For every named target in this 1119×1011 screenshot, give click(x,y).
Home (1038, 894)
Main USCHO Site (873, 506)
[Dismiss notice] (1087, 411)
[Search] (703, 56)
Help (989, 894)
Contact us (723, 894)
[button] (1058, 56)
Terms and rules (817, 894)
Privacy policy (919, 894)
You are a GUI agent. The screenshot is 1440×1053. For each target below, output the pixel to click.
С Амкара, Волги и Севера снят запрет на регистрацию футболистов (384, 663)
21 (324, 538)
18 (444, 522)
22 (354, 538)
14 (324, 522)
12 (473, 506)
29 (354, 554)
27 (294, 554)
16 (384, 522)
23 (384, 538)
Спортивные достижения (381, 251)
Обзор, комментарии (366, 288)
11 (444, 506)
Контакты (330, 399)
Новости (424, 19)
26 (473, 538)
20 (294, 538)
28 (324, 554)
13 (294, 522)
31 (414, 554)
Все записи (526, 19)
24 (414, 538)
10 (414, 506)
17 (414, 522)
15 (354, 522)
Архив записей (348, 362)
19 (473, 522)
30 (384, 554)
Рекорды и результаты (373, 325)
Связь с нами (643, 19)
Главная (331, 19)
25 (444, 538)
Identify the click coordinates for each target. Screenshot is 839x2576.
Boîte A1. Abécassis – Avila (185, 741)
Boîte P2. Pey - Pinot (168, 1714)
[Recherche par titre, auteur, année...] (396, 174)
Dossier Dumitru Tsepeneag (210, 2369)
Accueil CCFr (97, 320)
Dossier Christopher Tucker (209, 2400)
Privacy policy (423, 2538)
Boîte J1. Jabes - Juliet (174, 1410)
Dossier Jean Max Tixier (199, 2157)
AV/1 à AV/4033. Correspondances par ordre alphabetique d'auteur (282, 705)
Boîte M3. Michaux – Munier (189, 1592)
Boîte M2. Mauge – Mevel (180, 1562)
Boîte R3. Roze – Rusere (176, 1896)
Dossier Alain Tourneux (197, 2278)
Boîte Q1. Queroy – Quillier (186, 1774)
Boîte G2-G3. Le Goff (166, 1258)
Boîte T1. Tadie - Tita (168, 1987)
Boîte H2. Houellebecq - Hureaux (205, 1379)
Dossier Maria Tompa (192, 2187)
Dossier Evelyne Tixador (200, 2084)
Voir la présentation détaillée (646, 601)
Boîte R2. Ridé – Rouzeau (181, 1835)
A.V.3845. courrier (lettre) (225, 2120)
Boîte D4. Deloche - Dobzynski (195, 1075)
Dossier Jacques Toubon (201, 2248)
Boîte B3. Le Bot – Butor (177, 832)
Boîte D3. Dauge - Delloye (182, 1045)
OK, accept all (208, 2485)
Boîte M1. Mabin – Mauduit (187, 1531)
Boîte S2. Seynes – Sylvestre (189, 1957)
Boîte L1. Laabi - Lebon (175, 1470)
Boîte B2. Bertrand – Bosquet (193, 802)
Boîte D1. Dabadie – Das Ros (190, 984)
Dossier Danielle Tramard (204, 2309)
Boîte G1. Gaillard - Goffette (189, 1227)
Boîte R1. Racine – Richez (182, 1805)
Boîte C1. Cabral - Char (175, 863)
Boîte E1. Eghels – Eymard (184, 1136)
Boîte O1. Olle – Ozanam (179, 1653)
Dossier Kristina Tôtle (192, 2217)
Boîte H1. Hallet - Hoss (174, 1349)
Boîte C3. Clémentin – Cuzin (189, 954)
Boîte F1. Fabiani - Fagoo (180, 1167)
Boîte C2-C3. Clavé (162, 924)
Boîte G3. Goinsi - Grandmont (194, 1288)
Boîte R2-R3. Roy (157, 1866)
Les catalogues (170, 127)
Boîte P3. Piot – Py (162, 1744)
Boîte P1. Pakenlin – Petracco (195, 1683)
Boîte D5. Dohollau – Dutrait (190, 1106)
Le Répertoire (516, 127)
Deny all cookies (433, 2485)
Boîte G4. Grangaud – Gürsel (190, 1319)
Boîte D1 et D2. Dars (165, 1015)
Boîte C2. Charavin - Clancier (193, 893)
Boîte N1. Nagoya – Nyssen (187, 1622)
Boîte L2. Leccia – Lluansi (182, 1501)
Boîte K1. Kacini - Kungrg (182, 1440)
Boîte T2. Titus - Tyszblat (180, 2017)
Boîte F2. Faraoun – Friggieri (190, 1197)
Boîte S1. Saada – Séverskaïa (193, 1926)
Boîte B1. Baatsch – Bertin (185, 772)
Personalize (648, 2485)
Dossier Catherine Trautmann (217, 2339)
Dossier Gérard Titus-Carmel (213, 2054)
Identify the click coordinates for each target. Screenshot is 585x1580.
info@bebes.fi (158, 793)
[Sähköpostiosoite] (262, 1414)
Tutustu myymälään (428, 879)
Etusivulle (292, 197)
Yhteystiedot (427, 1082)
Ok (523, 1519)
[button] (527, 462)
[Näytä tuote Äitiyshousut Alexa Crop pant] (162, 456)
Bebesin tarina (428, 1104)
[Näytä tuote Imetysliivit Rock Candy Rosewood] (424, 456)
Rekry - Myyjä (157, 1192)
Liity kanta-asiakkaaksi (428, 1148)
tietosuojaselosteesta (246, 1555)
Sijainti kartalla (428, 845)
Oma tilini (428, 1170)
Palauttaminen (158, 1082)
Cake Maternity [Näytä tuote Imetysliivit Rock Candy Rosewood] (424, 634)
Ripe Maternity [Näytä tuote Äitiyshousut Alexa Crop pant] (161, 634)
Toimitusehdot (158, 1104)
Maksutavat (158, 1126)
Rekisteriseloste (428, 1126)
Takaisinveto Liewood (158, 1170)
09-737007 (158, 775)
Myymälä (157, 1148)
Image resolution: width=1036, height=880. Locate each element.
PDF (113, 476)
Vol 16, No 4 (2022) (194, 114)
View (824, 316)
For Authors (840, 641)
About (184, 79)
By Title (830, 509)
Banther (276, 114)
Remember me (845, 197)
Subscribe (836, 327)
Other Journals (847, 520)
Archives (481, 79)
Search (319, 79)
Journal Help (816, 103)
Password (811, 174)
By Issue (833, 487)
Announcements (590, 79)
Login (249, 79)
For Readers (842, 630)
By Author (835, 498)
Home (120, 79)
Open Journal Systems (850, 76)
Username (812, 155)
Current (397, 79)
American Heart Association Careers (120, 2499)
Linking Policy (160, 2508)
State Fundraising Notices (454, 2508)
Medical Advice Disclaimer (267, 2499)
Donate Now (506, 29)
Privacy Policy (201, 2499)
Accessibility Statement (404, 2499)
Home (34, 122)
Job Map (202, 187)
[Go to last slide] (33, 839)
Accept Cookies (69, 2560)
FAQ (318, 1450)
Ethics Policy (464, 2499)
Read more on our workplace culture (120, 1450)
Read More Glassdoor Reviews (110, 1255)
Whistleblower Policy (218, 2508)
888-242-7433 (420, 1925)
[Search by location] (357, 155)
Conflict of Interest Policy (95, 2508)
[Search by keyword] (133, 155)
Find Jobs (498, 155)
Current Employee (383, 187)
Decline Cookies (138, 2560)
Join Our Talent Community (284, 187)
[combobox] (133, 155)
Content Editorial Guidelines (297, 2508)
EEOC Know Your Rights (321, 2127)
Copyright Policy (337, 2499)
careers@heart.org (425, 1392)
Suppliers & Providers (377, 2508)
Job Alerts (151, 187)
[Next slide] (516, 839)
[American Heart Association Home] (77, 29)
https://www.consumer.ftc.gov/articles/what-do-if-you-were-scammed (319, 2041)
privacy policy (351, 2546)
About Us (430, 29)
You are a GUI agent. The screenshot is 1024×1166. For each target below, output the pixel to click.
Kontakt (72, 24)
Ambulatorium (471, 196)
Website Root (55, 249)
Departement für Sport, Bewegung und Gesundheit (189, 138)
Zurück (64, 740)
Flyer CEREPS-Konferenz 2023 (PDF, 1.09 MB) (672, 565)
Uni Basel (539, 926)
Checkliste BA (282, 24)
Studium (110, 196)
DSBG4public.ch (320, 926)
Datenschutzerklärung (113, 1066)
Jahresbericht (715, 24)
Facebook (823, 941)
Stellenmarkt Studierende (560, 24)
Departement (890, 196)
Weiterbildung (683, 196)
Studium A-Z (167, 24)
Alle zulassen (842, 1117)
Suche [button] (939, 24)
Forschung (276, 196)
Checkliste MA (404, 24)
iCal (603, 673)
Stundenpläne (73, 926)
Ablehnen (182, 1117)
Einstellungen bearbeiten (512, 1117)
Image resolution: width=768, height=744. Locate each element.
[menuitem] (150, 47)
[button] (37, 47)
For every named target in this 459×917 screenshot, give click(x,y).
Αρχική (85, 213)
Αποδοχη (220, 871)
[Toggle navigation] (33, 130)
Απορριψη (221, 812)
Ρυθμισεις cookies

* _What you need to do_
Please copy every line from the entries that includes the word "Association".

* _Reply_
American Heart Association Careers (120, 2499)
[American Heart Association Home] (77, 29)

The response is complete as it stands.